Jeju Island has a rich, cultural history that goes back centuries and contains the stories of 18,000 gods. Prior to its inclusion in Korea during the Joseon Dynasty, Jeju was known as the Tamna Kingdom. Legend has it that the Kingdom of Tamna was founded by three families. Their story is preserved in Samsungheyol (“three family name holes,” in Korean), and Honinji, the wedding site of the three founding couples.
A long time ago, before Jeju was inhabited, three demigods were birthed from the ground at what is known today as Samsungheyol. This celestial occur-rence left deep impression in the ground that can been seen to this very day and which locals say never retain water, no matter how much it rains.

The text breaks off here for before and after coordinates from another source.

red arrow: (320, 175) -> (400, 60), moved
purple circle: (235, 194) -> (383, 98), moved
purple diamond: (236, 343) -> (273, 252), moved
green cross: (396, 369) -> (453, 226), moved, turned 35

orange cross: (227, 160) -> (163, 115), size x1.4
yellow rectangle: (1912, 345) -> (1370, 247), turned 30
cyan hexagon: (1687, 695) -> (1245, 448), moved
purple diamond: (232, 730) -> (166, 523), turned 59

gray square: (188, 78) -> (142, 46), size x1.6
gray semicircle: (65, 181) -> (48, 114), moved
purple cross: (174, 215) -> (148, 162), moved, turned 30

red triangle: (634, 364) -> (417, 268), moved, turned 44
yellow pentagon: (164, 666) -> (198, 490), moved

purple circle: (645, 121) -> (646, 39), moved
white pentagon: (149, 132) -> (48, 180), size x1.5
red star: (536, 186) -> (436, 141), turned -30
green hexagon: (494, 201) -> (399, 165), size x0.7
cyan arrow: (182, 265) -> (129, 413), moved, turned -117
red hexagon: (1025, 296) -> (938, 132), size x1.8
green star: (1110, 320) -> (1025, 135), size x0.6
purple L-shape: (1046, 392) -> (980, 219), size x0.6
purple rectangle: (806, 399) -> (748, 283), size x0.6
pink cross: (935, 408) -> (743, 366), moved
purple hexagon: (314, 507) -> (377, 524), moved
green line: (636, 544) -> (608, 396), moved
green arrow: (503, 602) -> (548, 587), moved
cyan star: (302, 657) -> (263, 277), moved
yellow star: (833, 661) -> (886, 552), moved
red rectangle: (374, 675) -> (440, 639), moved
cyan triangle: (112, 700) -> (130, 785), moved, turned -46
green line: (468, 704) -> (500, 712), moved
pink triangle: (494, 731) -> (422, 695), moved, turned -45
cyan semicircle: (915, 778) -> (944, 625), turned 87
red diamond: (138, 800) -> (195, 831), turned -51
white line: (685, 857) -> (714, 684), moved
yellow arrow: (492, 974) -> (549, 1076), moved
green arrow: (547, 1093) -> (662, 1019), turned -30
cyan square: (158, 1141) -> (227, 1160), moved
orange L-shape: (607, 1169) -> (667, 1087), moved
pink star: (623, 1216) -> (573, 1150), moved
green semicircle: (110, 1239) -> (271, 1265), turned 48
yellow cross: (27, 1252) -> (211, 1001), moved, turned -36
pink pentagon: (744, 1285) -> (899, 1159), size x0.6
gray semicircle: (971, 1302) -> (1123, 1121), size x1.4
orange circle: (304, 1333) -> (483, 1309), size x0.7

▲ Samsungheyol. Photo courtesyJeju Special Self-Governing Province
For a long time, the three demigods — who were named Ko Eulla, Yang Eulla, and Bu Eulla — roamed Jeju in clothes made of leather and hunted the island’s game.
One day a purple fog drifted in from the sea. The three demigods went to investigate and at the beach they saw a mystical boat emerge from the fog. When it came ashore, an envoy greeted them and presented them with farm animals, five different types of grain that still grow upon the island, and three beautiful princesses.
Apparently, the father of the princesses had seen a mysterious purple aura surrounding Mt. Halla. He learned of the three demigods who were trying to establish their own country, but were terribly lonely. So, the king decided to send the demigods his daughters to be their brides.
The demigods accepted and a memorial service was held at what is known today on the island as Honinji (“Honin” means “marriage” and “ji” is “pond” in Korean). Before the wedding ceremony, the young demigods bathed in the pond. Next to the pond is a cave called Sinbanggul that has three rooms and where the newly formed couples spent their honeymoons.
The new families then took the gifts of grain and livestock and established the first farms of Jeju. They began to trade with other countries, and they decided to each create their own separate governments.
In order to decide where each family would begin their own districts, the three demigods each shot a single arrow into the sky from Sasijanorak. The arrows landed on three different parts of the island: one in Il-do, another in I-do, and the third in Sam-do. To this very day, these areas of Jeju still bear the names bestowed upon them from the demigods that rose from Samsunghyeol.
Samsunghyeol is open April to Septem-ber, from 8 a.m. to 6:30 p.m.; November to February, from 8 a.m. to 5:30 p.m.; and March, from 8 a.m. to 6 p.m. The entry fee is 2,500 Won for adults, while children, studentn, senior citizens, and military personnel are offered a discount. It is located within walking distance of Jeju City Hall.